** THE INPUT follows **

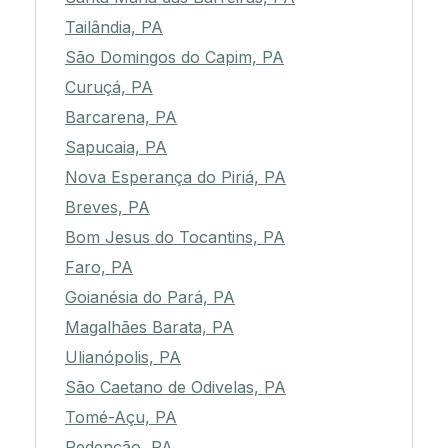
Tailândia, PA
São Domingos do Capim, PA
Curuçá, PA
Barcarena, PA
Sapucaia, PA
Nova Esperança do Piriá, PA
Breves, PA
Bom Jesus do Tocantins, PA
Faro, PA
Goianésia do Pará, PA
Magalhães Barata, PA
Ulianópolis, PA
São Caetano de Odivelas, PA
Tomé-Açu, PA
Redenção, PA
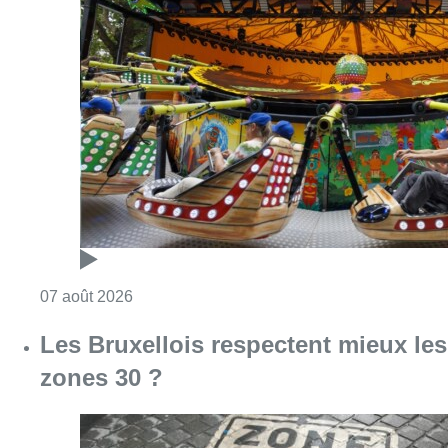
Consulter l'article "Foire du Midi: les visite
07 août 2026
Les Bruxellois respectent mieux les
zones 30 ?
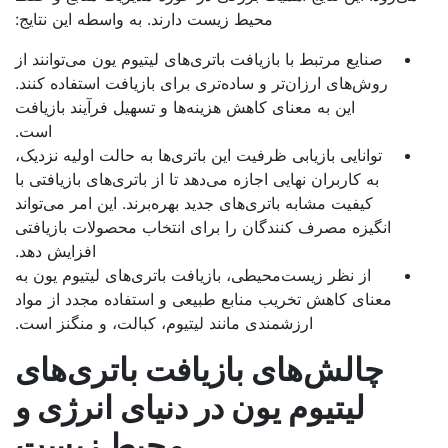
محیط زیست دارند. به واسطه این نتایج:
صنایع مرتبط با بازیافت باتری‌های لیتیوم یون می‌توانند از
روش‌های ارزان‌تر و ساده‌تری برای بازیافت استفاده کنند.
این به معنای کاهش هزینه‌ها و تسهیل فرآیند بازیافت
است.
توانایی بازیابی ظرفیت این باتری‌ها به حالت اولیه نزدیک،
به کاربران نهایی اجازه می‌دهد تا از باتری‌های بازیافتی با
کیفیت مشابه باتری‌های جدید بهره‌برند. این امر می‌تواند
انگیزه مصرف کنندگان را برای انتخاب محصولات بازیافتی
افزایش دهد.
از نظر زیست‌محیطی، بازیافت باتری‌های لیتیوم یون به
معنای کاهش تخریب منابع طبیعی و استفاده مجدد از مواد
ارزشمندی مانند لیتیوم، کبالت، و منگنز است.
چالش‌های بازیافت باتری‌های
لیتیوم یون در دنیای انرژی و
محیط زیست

** End of THE INPUT **
** THE INPUT follows **

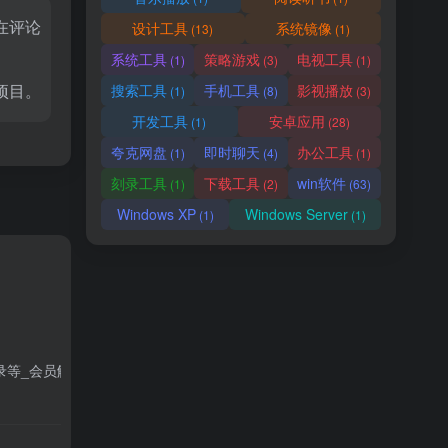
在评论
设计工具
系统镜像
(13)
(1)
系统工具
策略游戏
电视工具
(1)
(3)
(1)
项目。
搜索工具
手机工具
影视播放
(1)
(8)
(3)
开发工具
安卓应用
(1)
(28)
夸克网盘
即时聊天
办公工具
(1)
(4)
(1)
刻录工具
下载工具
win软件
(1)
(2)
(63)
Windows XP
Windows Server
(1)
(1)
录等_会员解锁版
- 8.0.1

** End of THE INPUT **
** THE INPUT follows **

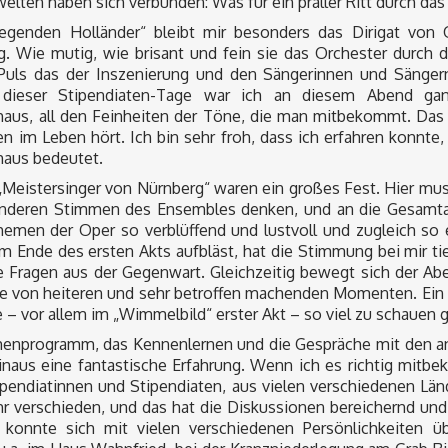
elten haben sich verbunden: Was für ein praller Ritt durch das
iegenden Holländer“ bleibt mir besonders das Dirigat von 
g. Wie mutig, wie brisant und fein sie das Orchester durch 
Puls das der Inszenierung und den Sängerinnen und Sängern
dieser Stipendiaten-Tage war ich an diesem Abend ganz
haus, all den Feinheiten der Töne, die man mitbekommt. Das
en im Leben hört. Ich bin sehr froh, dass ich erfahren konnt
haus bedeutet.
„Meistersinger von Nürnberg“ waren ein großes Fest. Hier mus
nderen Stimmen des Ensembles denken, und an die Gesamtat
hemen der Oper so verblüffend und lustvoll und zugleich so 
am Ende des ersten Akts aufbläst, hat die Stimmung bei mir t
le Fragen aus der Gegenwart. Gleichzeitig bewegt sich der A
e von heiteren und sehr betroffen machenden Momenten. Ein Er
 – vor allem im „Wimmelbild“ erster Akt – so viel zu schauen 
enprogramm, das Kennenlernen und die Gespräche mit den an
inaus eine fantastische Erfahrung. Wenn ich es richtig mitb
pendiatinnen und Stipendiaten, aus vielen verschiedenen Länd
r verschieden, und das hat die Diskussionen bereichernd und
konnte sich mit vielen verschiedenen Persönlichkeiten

** End of THE INPUT **

EXERCISE REQUIREMENTS: Would you copy out each line of the records above where the word "معنای" occurs?

COMPLETED EXERCISE:
این به معنای کاهش هزینه‌ها و تسهیل فرآیند بازیافت
معنای کاهش تخریب منابع طبیعی و استفاده مجدد از مواد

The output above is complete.